### ACTIVITY
Would you give all of the records again, exactly as they read?

# # # # # # #

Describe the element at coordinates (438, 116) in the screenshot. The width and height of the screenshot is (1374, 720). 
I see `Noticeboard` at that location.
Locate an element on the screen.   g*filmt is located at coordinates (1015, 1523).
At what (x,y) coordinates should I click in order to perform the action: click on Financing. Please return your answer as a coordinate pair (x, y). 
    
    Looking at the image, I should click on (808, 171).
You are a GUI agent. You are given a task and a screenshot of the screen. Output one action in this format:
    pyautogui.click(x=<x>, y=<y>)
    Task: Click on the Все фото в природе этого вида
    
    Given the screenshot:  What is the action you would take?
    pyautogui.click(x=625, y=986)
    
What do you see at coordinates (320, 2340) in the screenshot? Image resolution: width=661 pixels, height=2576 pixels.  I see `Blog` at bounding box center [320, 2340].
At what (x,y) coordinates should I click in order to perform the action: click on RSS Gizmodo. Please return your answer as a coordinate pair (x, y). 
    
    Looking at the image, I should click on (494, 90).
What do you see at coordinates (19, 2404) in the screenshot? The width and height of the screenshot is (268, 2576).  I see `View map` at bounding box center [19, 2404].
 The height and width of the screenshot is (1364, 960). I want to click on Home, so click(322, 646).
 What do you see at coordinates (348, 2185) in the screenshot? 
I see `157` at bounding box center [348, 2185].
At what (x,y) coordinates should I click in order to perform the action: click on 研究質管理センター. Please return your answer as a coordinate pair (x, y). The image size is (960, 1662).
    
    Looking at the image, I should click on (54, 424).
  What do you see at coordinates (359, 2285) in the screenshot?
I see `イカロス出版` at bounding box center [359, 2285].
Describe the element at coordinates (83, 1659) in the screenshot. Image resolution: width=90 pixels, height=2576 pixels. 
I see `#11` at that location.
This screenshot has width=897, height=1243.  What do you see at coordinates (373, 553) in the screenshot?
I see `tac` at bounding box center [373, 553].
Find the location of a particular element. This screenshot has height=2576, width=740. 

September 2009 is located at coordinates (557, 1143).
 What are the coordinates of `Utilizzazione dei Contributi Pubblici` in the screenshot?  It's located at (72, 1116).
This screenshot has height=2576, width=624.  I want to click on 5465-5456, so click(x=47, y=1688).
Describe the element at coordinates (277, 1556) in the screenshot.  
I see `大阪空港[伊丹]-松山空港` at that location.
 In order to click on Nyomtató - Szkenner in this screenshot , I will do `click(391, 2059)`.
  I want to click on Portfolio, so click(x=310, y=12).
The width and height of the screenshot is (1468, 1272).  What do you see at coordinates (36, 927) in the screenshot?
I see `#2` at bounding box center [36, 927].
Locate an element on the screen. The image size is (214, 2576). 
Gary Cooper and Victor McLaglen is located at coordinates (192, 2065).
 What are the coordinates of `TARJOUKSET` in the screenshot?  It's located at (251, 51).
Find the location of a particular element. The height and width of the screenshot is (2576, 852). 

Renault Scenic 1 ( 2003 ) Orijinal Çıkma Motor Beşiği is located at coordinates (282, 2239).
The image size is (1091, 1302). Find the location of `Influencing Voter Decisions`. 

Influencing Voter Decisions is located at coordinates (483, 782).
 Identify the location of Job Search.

# # # # # # #

### PROBLEM SOLUTION
Describe the element at coordinates (438, 116) in the screenshot. The width and height of the screenshot is (1374, 720). 
I see `Noticeboard` at that location.
Locate an element on the screen.   g*filmt is located at coordinates (1015, 1523).
At what (x,y) coordinates should I click in order to perform the action: click on Financing. Please return your answer as a coordinate pair (x, y). 
    
    Looking at the image, I should click on (808, 171).
You are a GUI agent. You are given a task and a screenshot of the screen. Output one action in this format:
    pyautogui.click(x=<x>, y=<y>)
    Task: Click on the Все фото в природе этого вида
    
    Given the screenshot:  What is the action you would take?
    pyautogui.click(x=625, y=986)
    
What do you see at coordinates (320, 2340) in the screenshot? Image resolution: width=661 pixels, height=2576 pixels.  I see `Blog` at bounding box center [320, 2340].
At what (x,y) coordinates should I click in order to perform the action: click on RSS Gizmodo. Please return your answer as a coordinate pair (x, y). 
    
    Looking at the image, I should click on (494, 90).
What do you see at coordinates (19, 2404) in the screenshot? The width and height of the screenshot is (268, 2576).  I see `View map` at bounding box center [19, 2404].
 The height and width of the screenshot is (1364, 960). I want to click on Home, so click(322, 646).
 What do you see at coordinates (348, 2185) in the screenshot? 
I see `157` at bounding box center [348, 2185].
At what (x,y) coordinates should I click in order to perform the action: click on 研究質管理センター. Please return your answer as a coordinate pair (x, y). The image size is (960, 1662).
    
    Looking at the image, I should click on (54, 424).
  What do you see at coordinates (359, 2285) in the screenshot?
I see `イカロス出版` at bounding box center [359, 2285].
Describe the element at coordinates (83, 1659) in the screenshot. Image resolution: width=90 pixels, height=2576 pixels. 
I see `#11` at that location.
This screenshot has width=897, height=1243.  What do you see at coordinates (373, 553) in the screenshot?
I see `tac` at bounding box center [373, 553].
Find the location of a particular element. This screenshot has height=2576, width=740. 

September 2009 is located at coordinates (557, 1143).
 What are the coordinates of `Utilizzazione dei Contributi Pubblici` in the screenshot?  It's located at (72, 1116).
This screenshot has height=2576, width=624.  I want to click on 5465-5456, so click(x=47, y=1688).
Describe the element at coordinates (277, 1556) in the screenshot.  
I see `大阪空港[伊丹]-松山空港` at that location.
 In order to click on Nyomtató - Szkenner in this screenshot , I will do `click(391, 2059)`.
  I want to click on Portfolio, so click(x=310, y=12).
The width and height of the screenshot is (1468, 1272).  What do you see at coordinates (36, 927) in the screenshot?
I see `#2` at bounding box center [36, 927].
Locate an element on the screen. The image size is (214, 2576). 
Gary Cooper and Victor McLaglen is located at coordinates (192, 2065).
 What are the coordinates of `TARJOUKSET` in the screenshot?  It's located at (251, 51).
Find the location of a particular element. The height and width of the screenshot is (2576, 852). 

Renault Scenic 1 ( 2003 ) Orijinal Çıkma Motor Beşiği is located at coordinates (282, 2239).
The image size is (1091, 1302). Find the location of `Influencing Voter Decisions`. 

Influencing Voter Decisions is located at coordinates (483, 782).
 Identify the location of Job Search.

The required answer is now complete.